§ Requirement:
In the copy, include no images, and repeat each entry precisely as written.

§ Source data:

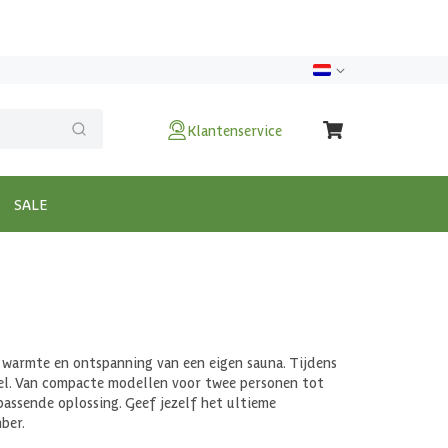
Klantenservice
SALE
warmte en ontspanning van een eigen sauna. Tijdens
deel. Van compacte modellen voor twee personen tot
passende oplossing. Geef jezelf het ultieme
ber.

§ Response:
Klantenservice
SALE
warmte en ontspanning van een eigen sauna. Tijdens
deel. Van compacte modellen voor twee personen tot
passende oplossing. Geef jezelf het ultieme
ber.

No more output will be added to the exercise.